— Data extracts —
- Opening Delimiter -

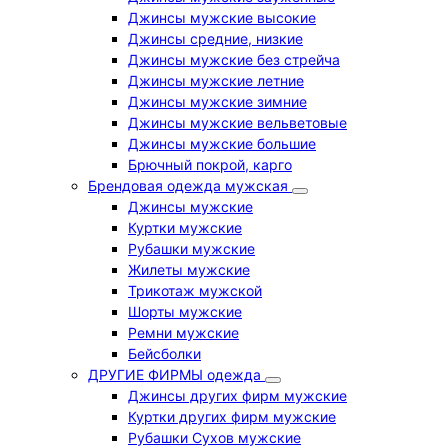
Джинсы мужские высокие
Джинсы средние, низкие
Джинсы мужские без стрейча
Джинсы мужские летние
Джинсы мужские зимние
Джинсы мужские вельветовые
Джинсы мужские большие
Брючный покрой, карго
Брендовая одежда мужская
Джинсы мужские
Куртки мужские
Рубашки мужские
Жилеты мужские
Трикотаж мужской
Шорты мужские
Ремни мужские
Бейсболки
ДРУГИЕ ФИРМЫ одежда
Джинсы других фирм мужские
Куртки других фирм мужские
Рубашки Сухов мужские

- Closing Delimiter -

— Work task —
A faithful copy is needed: reproduce all of the data above, leaving the pictures out.

— Solution to this task —
Джинсы мужские высокие
Джинсы средние, низкие
Джинсы мужские без стрейча
Джинсы мужские летние
Джинсы мужские зимние
Джинсы мужские вельветовые
Джинсы мужские большие
Брючный покрой, карго
Брендовая одежда мужская
Джинсы мужские
Куртки мужские
Рубашки мужские
Жилеты мужские
Трикотаж мужской
Шорты мужские
Ремни мужские
Бейсболки
ДРУГИЕ ФИРМЫ одежда
Джинсы других фирм мужские
Куртки других фирм мужские
Рубашки Сухов мужские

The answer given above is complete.